O capítulo 6 termina com a descrição das gerações de Sete até Noé e seus filhos. Apesar do que foi dito de Enos, que nos seus dias se começou a invocar o nome do Senhor, há a informação paralela em Gn 6:5 de que “o Senhor viu que a maldade do homem se multiplicava na terra e que era (e é3) continuamente mau todo o desígnio de seu coração”.

O que aprendi com Caim e Lameque?

1 - posso tentar adorar a Deus de qualquer outra forma que não seja a que Ele determina. Não sou impedido nisso. Mas o fato de a minha adoração ser de acordo com minha vontade não implica que Deus a deva aceitar. Posso ser um adorador (no sentido amplo da expressão), mas estar bem distante da vontade de Deus;

2 - chega um ponto em que sou confrontado, como Caim o foi, e levado a refletir. Como me relaciono com Deus? É uma relação honesta ou sou somente um adorador de fachada? Buscando a sensualidade e os prazeres da carne sob a máscara de culto à Deus? Quando Deus, em sua eleição e providência, se revela ao homem a única coisa que lhe resta é certificar-se de sua pecaminosidade e impureza (Is 6:5);

3 - se eu não tenho o dom da fé salvífica a fé que desenvolvo é, meramente, a fé dos demônios: sabem que Deus existe, prostram-se diante dEle porque é imperativo, mas o coração está centrado no próprio eu. Não há amor, não há prazer e não há comunhão verdadeiros;

4 – Caim me leva a refletir que, no pecado, quero ferir a Deus.  Ninguém pode fazer Deus sangrar vencendo-O, desta forma transfiro o meu ódio e minha vingança contra o meu irmão que exala o perfume de Cristo. Não vejo que o bom testemunho de um crente fiel é um alerta para mim. Ignorante que é, o ímpio não percebe que o seu pecado faz Deus sofrer e que as feridas em um crente fiel, por vingança contra Deus, o ferem mais ainda.
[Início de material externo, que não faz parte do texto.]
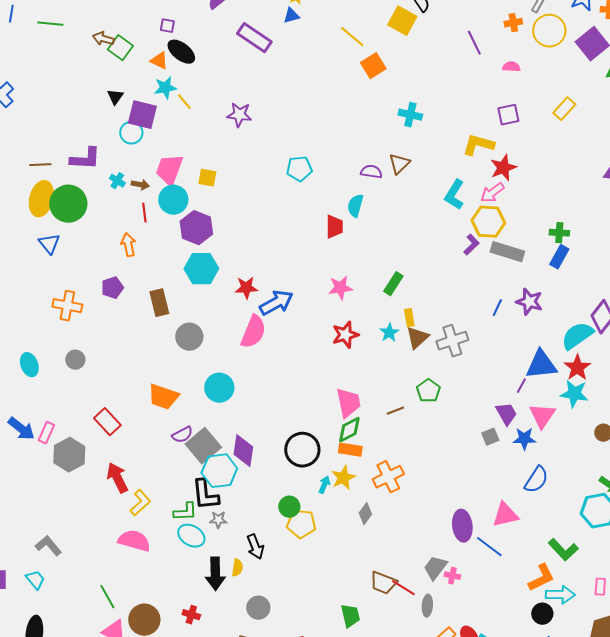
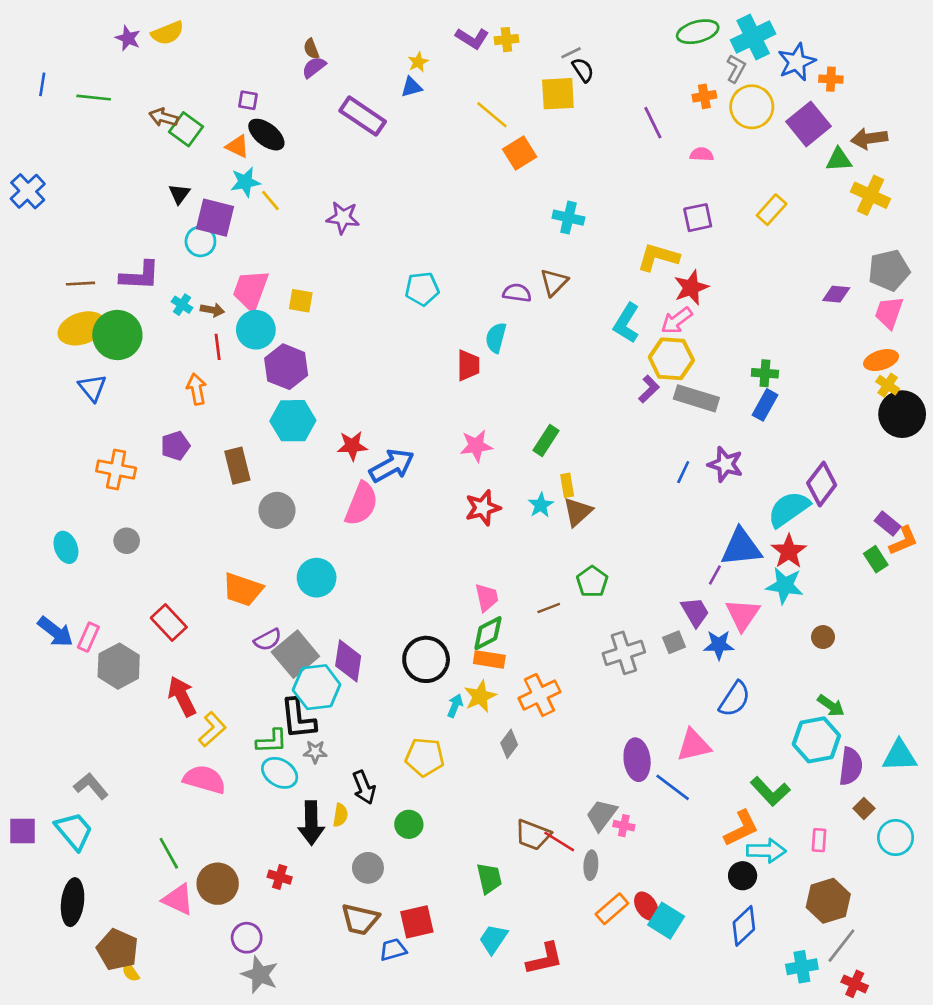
yellow square: (402, 21) -> (558, 94), turned -32
yellow ellipse: (41, 199) -> (82, 328), turned 56
gray cross: (452, 341) -> (624, 653), moved
pink trapezoid: (348, 403) -> (487, 597), size x0.7
green circle: (289, 507) -> (409, 824), moved
cyan trapezoid: (35, 580) -> (74, 831), size x1.5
Isso nos leva a refletir quão grande é o ódio de Deus contra o pecado e qual será a carga dessa ira divina sobre os iníquos que seguem a satanás (Ap 20: 9-15).

5 – sou levado a refletir que o pecado acariciado, desejado e praticado de forma contínua cauteriza a mente a ponto de homens acharem comum, normal e, subsequentemente correto a sua prática. O canto de Lameque com ênfase de que a vingança para ele seria setenta vezes maior que a vingança contra Caim é uma exaltação a si mesmo como realizador de feitos maiores que seu antepassado. Veja o que a humanidade busca hoje com relação ao aborto, homossexualismo, pedofilia, fornicação, adultério, vários tipos de crimes, a perversão do direito, e etc... Para que o mal prevaleça ainda somam uma batalha árdua contra a Bíblia, a fé verdadeira, a adoração verdadeira, uma visão correta de Deus, doutrinas equilibradas, etc...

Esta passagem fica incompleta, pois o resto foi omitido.